Tangiwai disaster

Page 5 – Death at Tangiwai: a class affair

Almost everyone killed at Tangiwai was travelling in a second-class carriage – 148 out of 151. Traditionally located at the front of the train, these were more affected by the noise, smoke, coal dust and fumes of the locomotive, something those in first class paid to avoid. In a head-on collision or derailment, second-class passengers were at greater risk of death or injury. At Tangiwai, just 28 of the more than 170 second-class passengers survived. Only one first-class passenger was lost, along with the driver and fireman. Most of the passengers in the final three (first-class) carriages, which remained on the track, initially did not even know what had happened to their train.

The Tangiwai disaster was especially tragic for the Nicholls family from Palmerston North and the Benton family from Marton, which each lost five members, and the Fitzgerald family from Lower Hutt, which lost four.

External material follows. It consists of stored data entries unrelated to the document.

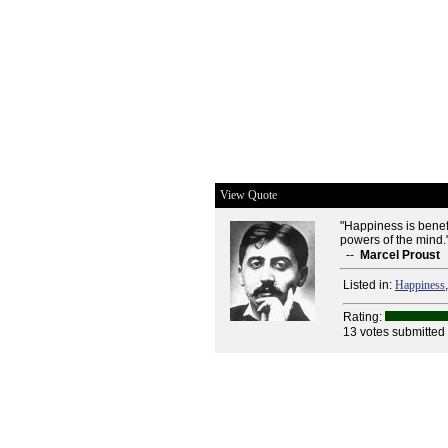
View Quote
"Happiness is benefic
powers of the mind.
--
Marcel Proust
Listed in:
Happiness
Rating:
13 votes submitted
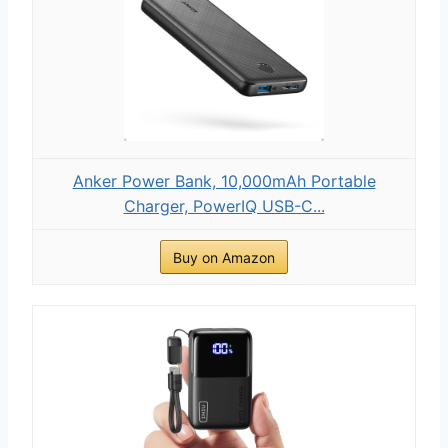
Anker Power Bank, 10,000mAh Portable
Charger, PowerIQ USB-C...
Buy on Amazon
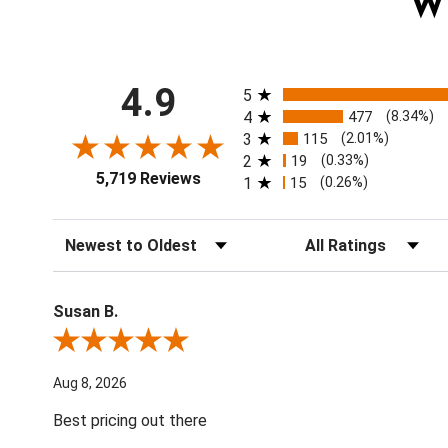
W
All ratings
4.9
5
4
477
(8.34%)
3
115
(2.01%)
2
19
(0.33%)
5,719 Reviews
1
15
(0.26%)
Sort Reviews
Filter Reviews by Ratin
Susan B.
Review By Susan B.
Aug 8, 2026
Best pricing out there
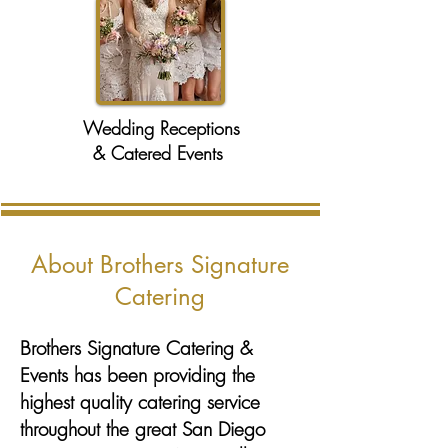
Wedding Receptions
& Catered Events
About Brothers Signature
Catering
Brothers Signature Catering &
Events has been providing the
highest quality catering service
throughout the great San Diego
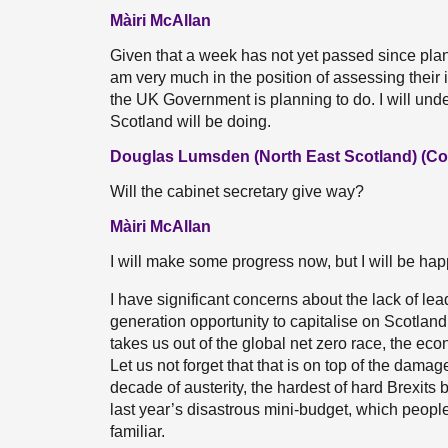
Màiri McAllan
Given that a week has not yet passed since pl
am very much in the position of assessing their i
the UK Government is planning to do. I will unde
Scotland will be doing.
Douglas Lumsden (North East Scotland) (Co
Will the cabinet secretary give way?
Màiri McAllan
I will make some progress now, but I will be hap
I have significant concerns about the lack of lea
generation opportunity to capitalise on Scotlan
takes us out of the global net zero race, the ec
Let us not forget that that is on top of the dam
decade of austerity, the hardest of hard Brexits
last year’s disastrous mini-budget, which people in
familiar.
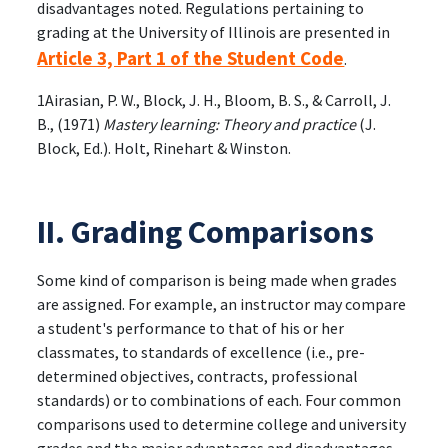
disadvantages noted. Regulations pertaining to
grading at the University of Illinois are presented in
Article 3, Part 1 of the Student Code
.
1Airasian, P. W., Block, J. H., Bloom, B. S., & Carroll, J.
B., (1971)
Mastery learning: Theory and practice
(J.
Block, Ed.). Holt, Rinehart & Winston.
II. Grading Comparisons
Some kind of comparison is being made when grades
are assigned. For example, an instructor may compare
a student's performance to that of his or her
classmates, to standards of excellence (i.e., pre-
determined objectives, contracts, professional
standards) or to combinations of each. Four common
comparisons used to determine college and university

Amidst the death and carnage, though, there were some good-luck stories.

Seventeen-year-old Barbara Mahy and her younger brother John had first-class tickets but could only find seats in a second-class carriage. After leaving Waiōuru the guard moved them to the last first-class carriage, at the rear of the train. Almost all the occupants of their original carriage were killed. Christine Cole Catley and her three small children were booked to travel second-class that evening but due to a change of plans travelled a day earlier. For the rest of her life she wondered about ‘the people who considered themselves lucky’ to get those tickets at the last moment.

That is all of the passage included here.